'''

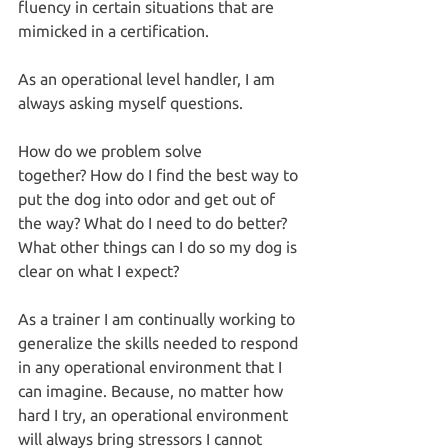
fluency in certain situations that are 
mimicked in a certification.
As an operational level handler, I am 
always asking myself questions.
How do we problem solve 
together? How do I find the best way to 
put the dog into odor and get out of 
the way? What do I need to do better? 
What other things can I do so my dog is 
clear on what I expect?
As a trainer I am continually working to 
generalize the skills needed to respond 
in any operational environment that I 
can imagine. Because, no matter how 
hard I try, an operational environment 
will always bring stressors I cannot 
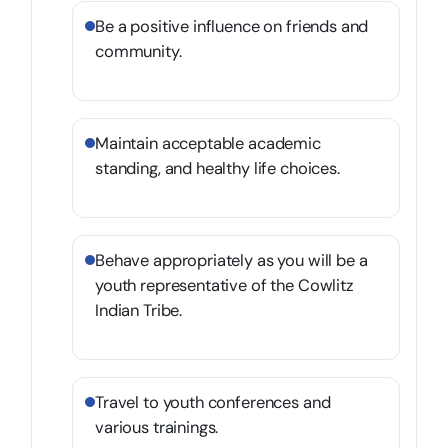
Be a positive influence on friends and
community.
Maintain acceptable academic
standing, and healthy life choices.
Behave appropriately as you will be a
youth representative of the Cowlitz
Indian Tribe.
Travel to youth conferences and
various trainings.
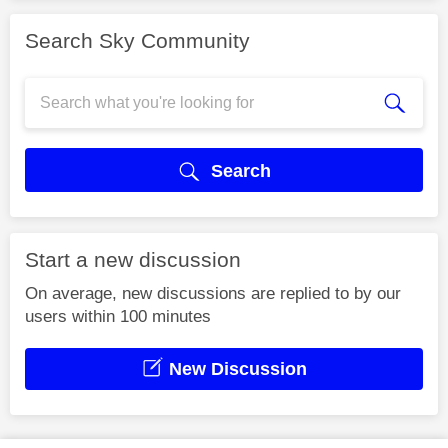
Search Sky Community
Search
Start a new discussion
On average, new discussions are replied to by our
users within 100 minutes
New Discussion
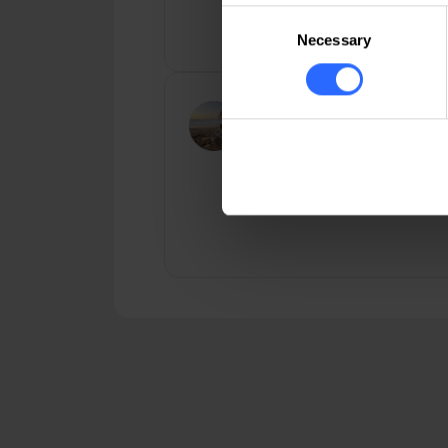
including very competitive doma
Consent
registration [ ... ]
Necessary
Selection
Nicu Atamaniuc
Well-optimized servers, top
performance, prompt technical
support. I highly recommend!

'''

Directions:
Set every entry down again word for word, but not the pictures.

Solved exercise:
fluency in certain situations that are 
mimicked in a certification.
As an operational level handler, I am 
always asking myself questions.
How do we problem solve 
together? How do I find the best way to 
put the dog into odor and get out of 
the way? What do I need to do better? 
What other things can I do so my dog is 
clear on what I expect?
As a trainer I am continually working to 
generalize the skills needed to respond 
in any operational environment that I 
can imagine. Because, no matter how 
hard I try, an operational environment 
will always bring stressors I cannot 
Be a positive influence on friends and
community.
Maintain acceptable academic
standing, and healthy life choices.
Behave appropriately as you will be a
youth representative of the Cowlitz
Indian Tribe.
Travel to youth conferences and
various trainings.
Search Sky Community
Search
Start a new discussion
On average, new discussions are replied to by our
users within 100 minutes
New Discussion
including very competitive doma
Consent
registration [ ... ]
Necessary
Selection
Nicu Atamaniuc
Well-optimized servers, top
performance, prompt technical
support. I highly recommend!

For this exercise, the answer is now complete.